No presente estudo, a complexidade dos fatores associados ao descontrole
glicêmico identificados, para além dos subsídios à prática profissional
e científica, desvelam a diversidade encontrada nesse ambiente de
cuidado e a riqueza para a formação de enfermeiros que vivenciam essa
realidade, por tratar de um campo de desenvolvimento e aprimoramento
contínuo de habilidades técnicas para alunos, docentes e profissionais
de saúde.
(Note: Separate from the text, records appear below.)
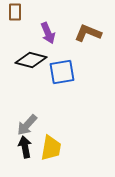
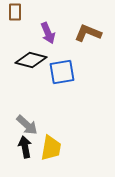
gray arrow: rotated 90 degrees counterclockwise
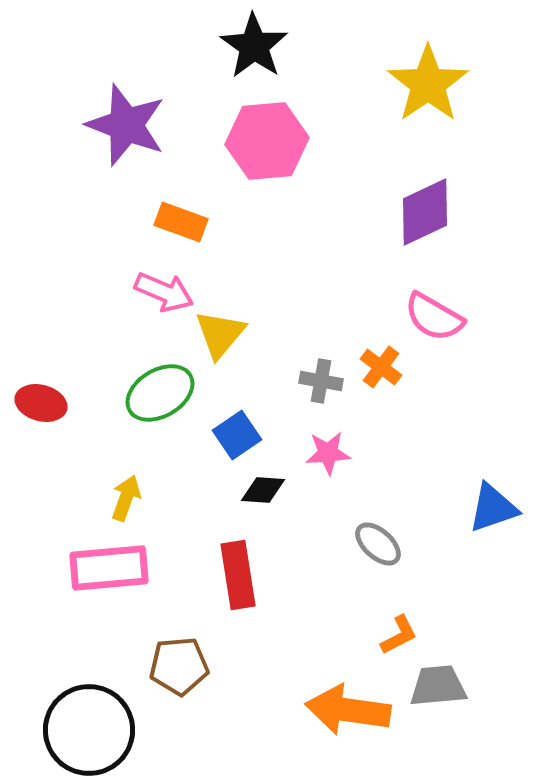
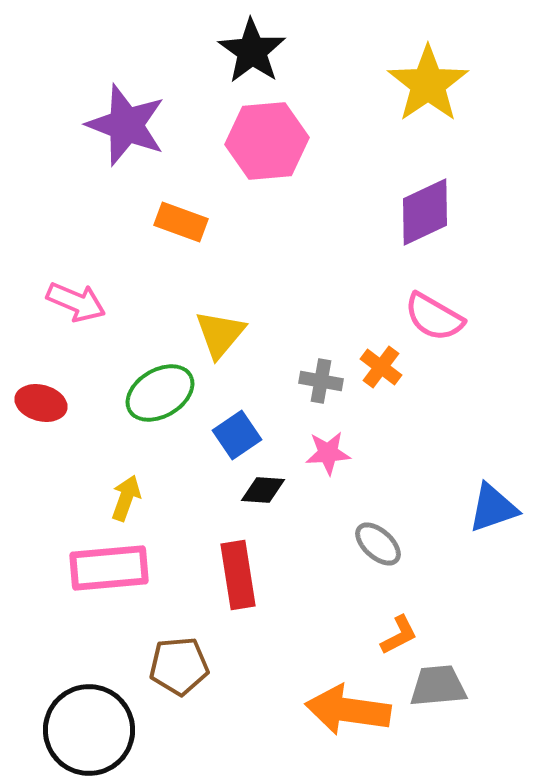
black star: moved 2 px left, 5 px down
pink arrow: moved 88 px left, 10 px down
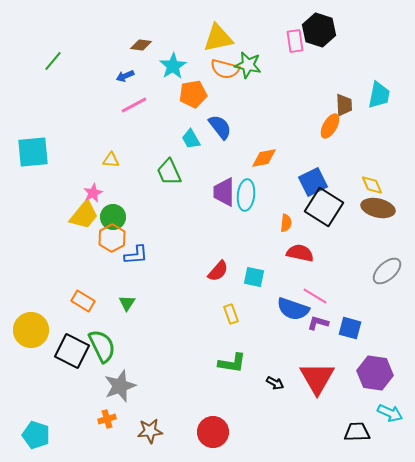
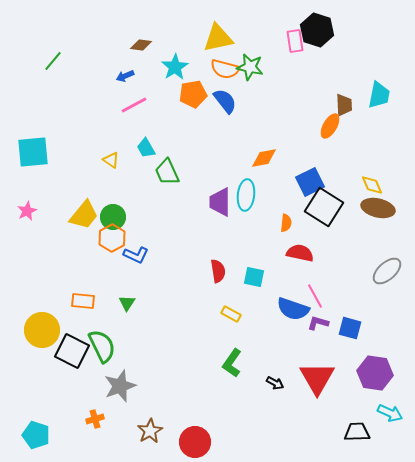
black hexagon at (319, 30): moved 2 px left
green star at (248, 65): moved 2 px right, 2 px down
cyan star at (173, 66): moved 2 px right, 1 px down
blue semicircle at (220, 127): moved 5 px right, 26 px up
cyan trapezoid at (191, 139): moved 45 px left, 9 px down
yellow triangle at (111, 160): rotated 30 degrees clockwise
green trapezoid at (169, 172): moved 2 px left
blue square at (313, 182): moved 3 px left
purple trapezoid at (224, 192): moved 4 px left, 10 px down
pink star at (93, 193): moved 66 px left, 18 px down
blue L-shape at (136, 255): rotated 30 degrees clockwise
red semicircle at (218, 271): rotated 50 degrees counterclockwise
pink line at (315, 296): rotated 30 degrees clockwise
orange rectangle at (83, 301): rotated 25 degrees counterclockwise
yellow rectangle at (231, 314): rotated 42 degrees counterclockwise
yellow circle at (31, 330): moved 11 px right
green L-shape at (232, 363): rotated 116 degrees clockwise
orange cross at (107, 419): moved 12 px left
brown star at (150, 431): rotated 25 degrees counterclockwise
red circle at (213, 432): moved 18 px left, 10 px down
É também uma oportunidade para professores, tutores e
preceptores de enfermagem perceberem e intervirem nas fragilidades do
estudante de enfermagem no acompanhamento de pacientes com esse perfil
clínico, considerado uma das maiores demandas da Atenção Primária à
Saúde (APS) no Brasil. Estudo recente realizado nos Estados Unidos
(EUA), ressaltou que durante a consulta de enfermagem, estudantes mais
velhos e experientes realizavam menos perguntas ao diabético, mas 32%
mostram mais empáticos e 76% mais orientativos do que seus colegas mais
jovens, cenário que também faz refletir sobre níveis e nivelamentos dos
estudantes de enfermagem ao longo da formação acadêmica para o cuidado
com esses pacientes.(24) Identificar essas particularidades que
interferem no cuidado terapêutico do diabético podem também sinalizar
falhas na formação dos profissionais, já que a forma e manejo de
doenças, entre outros aspectos, tem relação com a percepção da gravidade
e importância atribuída pelos profissionais.
Indiscutivelmente, a enfermagem é munida de saberes e teorias que
direcionam e fundamentam o cuidado em saúde, essência que fomenta o
relacionamento interpessoal e a criação de vínculos duradouros, que dá
sustentação a novos estilos de vida e bem-estar do diabético. Nesse
âmbito, pensar na formação do enfermeiro diante da prevalência de
diabéticos no mundo, deve-se recorrer às premissas da profissão, que
atua não somente após a confirmação do diagnóstico clínico, mas na
prevenção do agravo e no equilíbrio das relações homem-.natureza. Nessa
direção, considerando o advento de tecnologias que se fortaleceram
durante a pandemia da COVID-19, enfermeiros e acadêmicos de enfermagem
podem se empoderar da telenfermagem, como recurso que alcança populações
pouco acessíveis ou distantes dos serviços de saúde, potencializa os
efeitos da educação em saúde, e complementa as medidas de acompanhamento
e vigilância. E no reconhecimento dos fatores associados ao descontrole
glicêmico, essa e outras tecnologias de cuidado podem melhorar a
sistematização da assistência de enfermagem, e em consequência, prever e
prevenir a evolução negativa da doença.
Conclusões. Esse estudo revelou que boa parte dos usuários do
ambulatório de referência com DM2 apresentou descontrole glicêmico e
fatores associados com alteração da HbA1c, indivíduos adultos mais
jovens, inativos fisicamente, hipertensos, aqueles que usavam insulina,
com alterações nos exames de glicemia em jejum e pós-prandial, assim
como a interação entre faixa etária com maior tempo de diagnóstico do
agravo. Os achados indicaram que indivíduos diabéticos que não mantêm os
níveis glicêmicos sob controle apresentam vulnerabilidade para um
prognóstico ruim, devido ao manejo inadequado. Nesse âmbito, destaca-se
que os serviços de saúde seja de APS, seja serviço de referência para
diabéticos devem ser circunspectos em todas as condições para o alcance
desejável da HbA1c, para prevenir as complicações, reduzir a
morbimortalidade e minimizar o impacto na saúde pública. Para tanto, há
que se intervir coletivamente sobre os fatores de risco, e não somente
no ambiente de cuidado, mas nos contextos de formação acadêmica e
capacitação profissional.
Como limitação do estudo, destacou-se a ausência de variáveis
sociodemográficas, tais como, renda, ocupação profissional e história
familiar, que poderiam elucidar melhor esse cenário de descontrole
glicêmico. Contudo, identificou-se pela primeira vez nesse estado
brasileiro, as variáveis associadas ao descontrole glicêmico em pessoas
com DM2 nesse perfil de serviço de saúde. E pela importância dos
achados, novas pesquisas devem ser realizadas, na perspectiva de
fornecer maiores evidências para o cuidado ao diabético, e com isso,
reduzir o quantitativo de encaminhamentos para serviços de referência.